EXERCISE DESCRIPTION: Each record should be given again exactly, and any picture in it left out.

--- START ---

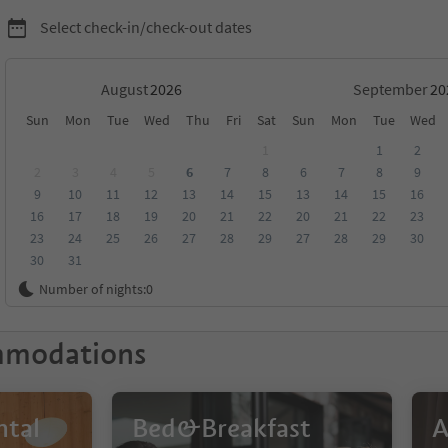
Select check-in/check-out dates
August
September
Sun
Mon
Tue
Wed
Thu
Fri
Sat
Sun
Mon
Tue
Wed
timo
1
1
2
2
3
4
5
6
7
8
6
7
8
9
9
10
11
12
13
14
15
13
14
15
16
score
Category
Board
Sustainability
16
17
18
19
20
21
22
20
21
22
23
23
24
25
26
27
28
29
27
28
29
30
30
31
Number of nights:
0
mmodations
ntal
Bed&Breakfast
A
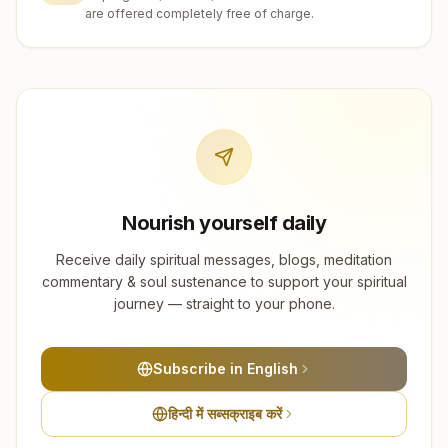
are offered completely free of charge.
Nourish yourself daily
Receive daily spiritual messages, blogs, meditation
commentary & soul sustenance to support your spiritual
journey — straight to your phone.
Subscribe in English
हिन्दी में सब्सक्राइब करें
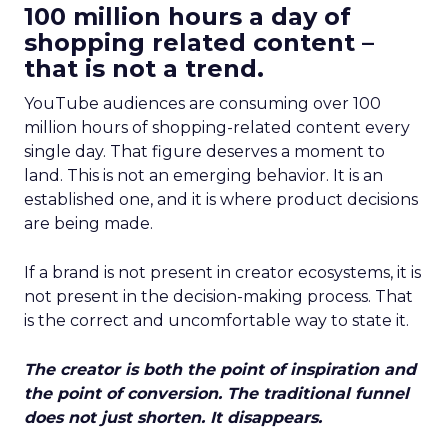
100 million hours a day of
shopping related content –
that is not a trend.
YouTube audiences are consuming over 100
million hours of shopping-related content every
single day. That figure deserves a moment to
land. This is not an emerging behavior. It is an
established one, and it is where product decisions
are being made.
If a brand is not present in creator ecosystems, it is
not present in the decision-making process. That
is the correct and uncomfortable way to state it.
The creator is both the point of inspiration and
the point of conversion. The traditional funnel
does not just shorten. It disappears.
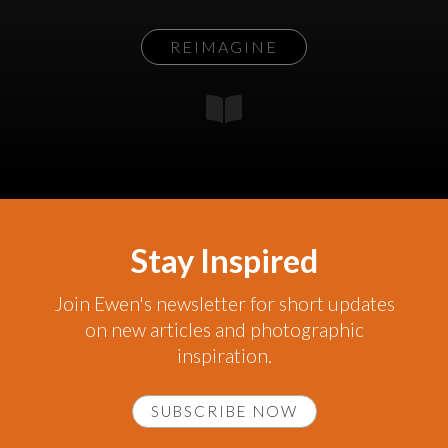
REIMAGINE
Stay Inspired
Join Ewen's newsletter for short updates
on new articles and photographic
inspiration.
SUBSCRIBE NOW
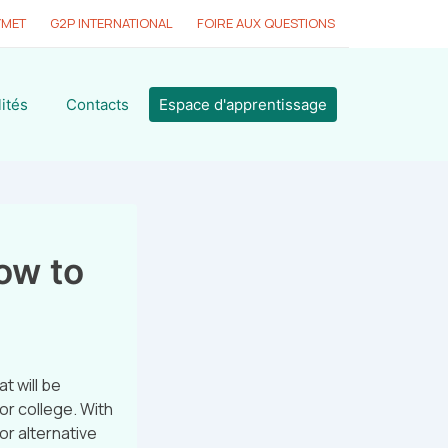
YMET
G2P INTERNATIONAL
FOIRE AUX QUESTIONS
ités
Contacts
Espace d'apprentissage
ow to
t will be
for college. With
or alternative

--- END ---

RESPONSE BOX:
Select check-in/check-out dates
August
September
Sun
Mon
Tue
Wed
Thu
Fri
Sat
Sun
Mon
Tue
Wed
timo
1
1
2
2
3
4
5
6
7
8
6
7
8
9
9
10
11
12
13
14
15
13
14
15
16
score
Category
Board
Sustainability
16
17
18
19
20
21
22
20
21
22
23
23
24
25
26
27
28
29
27
28
29
30
30
31
Number of nights:
0
mmodations
ntal
Bed&Breakfast
A
are offered completely free of charge.
Nourish yourself daily
Receive daily spiritual messages, blogs, meditation
commentary & soul sustenance to support your spiritual
journey — straight to your phone.
Subscribe in English
हिन्दी में सब्सक्राइब करें
100 million hours a day of
shopping related content –
that is not a trend.
YouTube audiences are consuming over 100
million hours of shopping-related content every
single day. That figure deserves a moment to
land. This is not an emerging behavior. It is an
established one, and it is where product decisions
are being made.
If a brand is not present in creator ecosystems, it is
not present in the decision-making process. That
is the correct and uncomfortable way to state it.
The creator is both the point of inspiration and
the point of conversion. The traditional funnel
does not just shorten. It disappears.
REIMAGINE
Stay Inspired
Join Ewen's newsletter for short updates
on new articles and photographic
inspiration.
SUBSCRIBE NOW
YMET
G2P INTERNATIONAL
FOIRE AUX QUESTIONS
ités
Contacts
Espace d'apprentissage
ow to
t will be
for college. With
or alternative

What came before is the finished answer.